Pharma has already been utilizing this technology as doctors have been evaluating branded drugs and messages inside EHRs and sending prescriptions to retail pharmacies for a while. However, it could have future implications for the industry in Amazon prescription sales via its recent PillPack pharmacy acquisition. The amount of patient data held within digital medical records is of increasing importance within the healthcare space.
Angelo Campano, Ogilvy Health VP, customer experience in EHR, said his group worked with Amazon on a project from August 2017 through January 2018 that used its technology to mine EHR record information. The Amazon tool, which didn’t have a name at the time, could search an integrated central database of EHR information to look for specific patients—in this case, people potentially undiagnosed for a particular kind of narcolepsy. The information would then be relayed to the pharma company to create smarter DTC ads to those personally de-identified (but locatable) patients, as well as to target doctors for potential sales visits.

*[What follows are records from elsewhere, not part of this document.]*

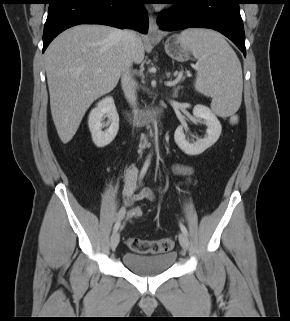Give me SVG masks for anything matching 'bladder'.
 <instances>
[{"label":"bladder","mask_w":290,"mask_h":321,"mask_svg":"<svg viewBox=\"0 0 290 321\" xmlns=\"http://www.w3.org/2000/svg\"><path fill=\"white\" fill-rule=\"evenodd\" d=\"M176 259L177 254L174 251L156 255L127 252L122 256L124 266L142 277H154L167 272Z\"/></svg>","instance_id":"bladder-1"}]
</instances>
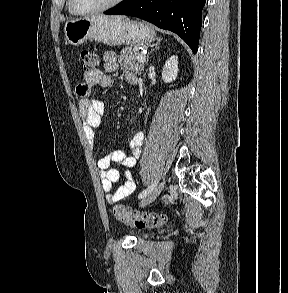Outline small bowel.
Segmentation results:
<instances>
[{
  "mask_svg": "<svg viewBox=\"0 0 288 293\" xmlns=\"http://www.w3.org/2000/svg\"><path fill=\"white\" fill-rule=\"evenodd\" d=\"M103 67L105 72H114L118 69L115 53L106 52L103 55ZM124 76L126 81L130 84H135L137 81L135 75L131 72H126ZM111 82L112 80L109 75L96 69L91 73H85L84 82L76 87V93L80 97L78 107L83 131L90 145H93L95 142L97 130L101 126L105 114L104 102L92 99L90 94L93 87L98 86L100 88H106L111 85ZM143 140V133L137 132L128 145L130 153H127L125 149H117L98 160L97 166L101 178L102 189L106 193V198L109 202H118L134 192L136 188L133 178L134 168L141 155ZM112 164L124 168L122 174L125 178V182L119 186L115 192H112L113 185L119 181L121 172L116 168H112Z\"/></svg>",
  "mask_w": 288,
  "mask_h": 293,
  "instance_id": "small-bowel-1",
  "label": "small bowel"
}]
</instances>
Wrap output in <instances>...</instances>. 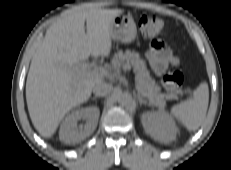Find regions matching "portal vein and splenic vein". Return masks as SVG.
Instances as JSON below:
<instances>
[{
	"label": "portal vein and splenic vein",
	"mask_w": 231,
	"mask_h": 170,
	"mask_svg": "<svg viewBox=\"0 0 231 170\" xmlns=\"http://www.w3.org/2000/svg\"><path fill=\"white\" fill-rule=\"evenodd\" d=\"M90 67H91V64L85 63V64L81 65V70L84 73H91V74H93L95 76H98V77L110 76V74L108 73V71L105 70L102 67H95L93 70H91ZM123 69L124 70H131V66L130 65H124ZM136 88L138 89V91L143 96H147L148 97V94L141 89V87L139 86V84L137 83V81H136Z\"/></svg>",
	"instance_id": "obj_1"
}]
</instances>
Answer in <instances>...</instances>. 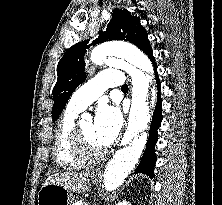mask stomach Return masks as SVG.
I'll list each match as a JSON object with an SVG mask.
<instances>
[{"label":"stomach","instance_id":"obj_1","mask_svg":"<svg viewBox=\"0 0 222 205\" xmlns=\"http://www.w3.org/2000/svg\"><path fill=\"white\" fill-rule=\"evenodd\" d=\"M91 180L96 182L97 176L92 175ZM38 205H73L72 194L57 184H45L38 194Z\"/></svg>","mask_w":222,"mask_h":205}]
</instances>
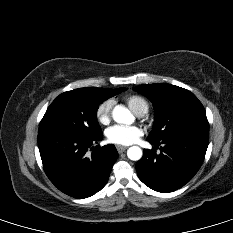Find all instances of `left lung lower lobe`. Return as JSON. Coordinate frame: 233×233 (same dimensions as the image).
<instances>
[{
  "label": "left lung lower lobe",
  "instance_id": "left-lung-lower-lobe-1",
  "mask_svg": "<svg viewBox=\"0 0 233 233\" xmlns=\"http://www.w3.org/2000/svg\"><path fill=\"white\" fill-rule=\"evenodd\" d=\"M160 154L145 149L137 162L139 179L149 188L168 193L188 183L201 167L209 143V135L182 134L161 141L147 139Z\"/></svg>",
  "mask_w": 233,
  "mask_h": 233
}]
</instances>
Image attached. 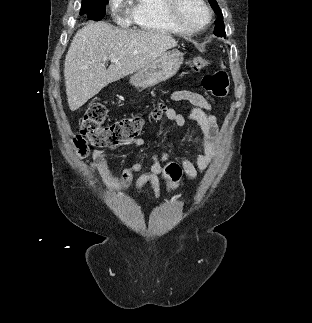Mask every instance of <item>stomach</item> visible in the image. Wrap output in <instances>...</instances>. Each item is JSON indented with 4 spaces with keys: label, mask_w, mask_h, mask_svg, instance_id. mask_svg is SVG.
I'll return each instance as SVG.
<instances>
[{
    "label": "stomach",
    "mask_w": 312,
    "mask_h": 323,
    "mask_svg": "<svg viewBox=\"0 0 312 323\" xmlns=\"http://www.w3.org/2000/svg\"><path fill=\"white\" fill-rule=\"evenodd\" d=\"M184 62L183 52L179 50H170L164 52L160 58L151 62L146 68L138 70L130 78V84L135 88H150L160 82H165L177 74L181 64Z\"/></svg>",
    "instance_id": "0dacf381"
}]
</instances>
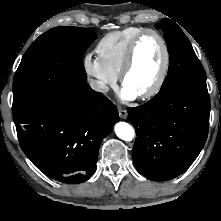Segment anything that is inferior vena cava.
Returning <instances> with one entry per match:
<instances>
[{
	"label": "inferior vena cava",
	"mask_w": 221,
	"mask_h": 221,
	"mask_svg": "<svg viewBox=\"0 0 221 221\" xmlns=\"http://www.w3.org/2000/svg\"><path fill=\"white\" fill-rule=\"evenodd\" d=\"M89 84L90 87L95 91L108 92L109 90V87L102 81L90 79Z\"/></svg>",
	"instance_id": "602c4592"
}]
</instances>
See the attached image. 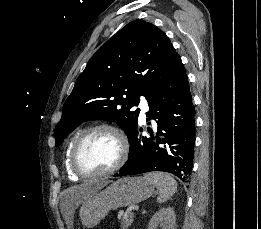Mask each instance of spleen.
<instances>
[{"label":"spleen","instance_id":"obj_1","mask_svg":"<svg viewBox=\"0 0 261 229\" xmlns=\"http://www.w3.org/2000/svg\"><path fill=\"white\" fill-rule=\"evenodd\" d=\"M145 179L151 181L159 191L157 203H166L174 193L177 191V183L170 173H160V171H153V173H145Z\"/></svg>","mask_w":261,"mask_h":229}]
</instances>
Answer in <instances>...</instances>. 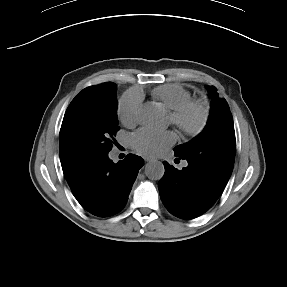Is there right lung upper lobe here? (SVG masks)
<instances>
[{
	"label": "right lung upper lobe",
	"instance_id": "right-lung-upper-lobe-1",
	"mask_svg": "<svg viewBox=\"0 0 287 287\" xmlns=\"http://www.w3.org/2000/svg\"><path fill=\"white\" fill-rule=\"evenodd\" d=\"M71 176H68L66 179H69Z\"/></svg>",
	"mask_w": 287,
	"mask_h": 287
}]
</instances>
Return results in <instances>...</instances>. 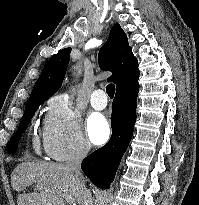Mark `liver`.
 <instances>
[{
	"label": "liver",
	"instance_id": "liver-1",
	"mask_svg": "<svg viewBox=\"0 0 199 205\" xmlns=\"http://www.w3.org/2000/svg\"><path fill=\"white\" fill-rule=\"evenodd\" d=\"M11 184L20 192L18 205H66L60 194L67 195L79 205L83 203L80 185L65 164L22 162L12 172ZM32 184H36V190L25 192Z\"/></svg>",
	"mask_w": 199,
	"mask_h": 205
}]
</instances>
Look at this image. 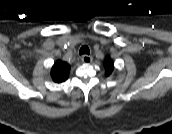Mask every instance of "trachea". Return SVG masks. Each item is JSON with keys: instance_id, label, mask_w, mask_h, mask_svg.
<instances>
[{"instance_id": "3493384b", "label": "trachea", "mask_w": 172, "mask_h": 134, "mask_svg": "<svg viewBox=\"0 0 172 134\" xmlns=\"http://www.w3.org/2000/svg\"><path fill=\"white\" fill-rule=\"evenodd\" d=\"M89 53H90V50H89L88 46L84 45L80 48V51H79L80 55H82V54L89 55Z\"/></svg>"}]
</instances>
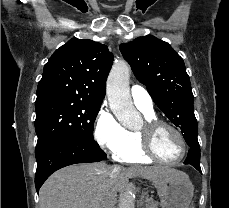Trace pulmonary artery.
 I'll list each match as a JSON object with an SVG mask.
<instances>
[{
    "mask_svg": "<svg viewBox=\"0 0 229 208\" xmlns=\"http://www.w3.org/2000/svg\"><path fill=\"white\" fill-rule=\"evenodd\" d=\"M130 94L134 102V105L139 110L149 114L154 113L153 100L144 87L134 85L130 90Z\"/></svg>",
    "mask_w": 229,
    "mask_h": 208,
    "instance_id": "pulmonary-artery-1",
    "label": "pulmonary artery"
}]
</instances>
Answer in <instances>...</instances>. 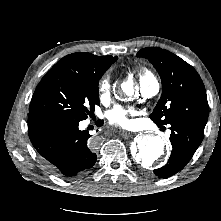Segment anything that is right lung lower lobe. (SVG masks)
Segmentation results:
<instances>
[{
  "label": "right lung lower lobe",
  "mask_w": 221,
  "mask_h": 221,
  "mask_svg": "<svg viewBox=\"0 0 221 221\" xmlns=\"http://www.w3.org/2000/svg\"><path fill=\"white\" fill-rule=\"evenodd\" d=\"M79 122L65 115L29 112V138L45 166L59 176L79 175L96 162L90 135L79 130Z\"/></svg>",
  "instance_id": "98d812e1"
}]
</instances>
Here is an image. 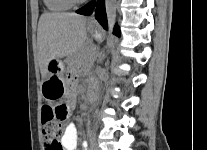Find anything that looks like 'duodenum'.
Listing matches in <instances>:
<instances>
[{"label": "duodenum", "mask_w": 207, "mask_h": 150, "mask_svg": "<svg viewBox=\"0 0 207 150\" xmlns=\"http://www.w3.org/2000/svg\"><path fill=\"white\" fill-rule=\"evenodd\" d=\"M97 86L95 82H92L90 85V93H91V98H93L95 92H96Z\"/></svg>", "instance_id": "1"}]
</instances>
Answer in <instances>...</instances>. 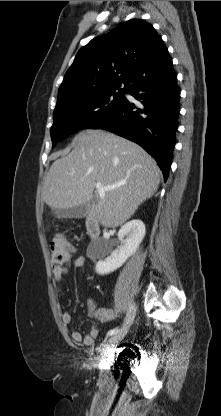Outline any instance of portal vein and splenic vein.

“If I’m a patient and I have six doctors, each one has a different EHR about me and they don’t necessarily talk unless they’re in the same health system,” Campano said. “So it gives the patient the ability to go to a doctor who doesn’t have access to their information and show them their history of previous interactions and keeping it consistent from physician to physician.”
Most EHR includes branded drug information along with patient-specific details such as availability and cost under their insurance coverage.
“That’s the point that Apple and Amazon are trying to get to—all digital system for scripts, retail and data gathering,” Campano said.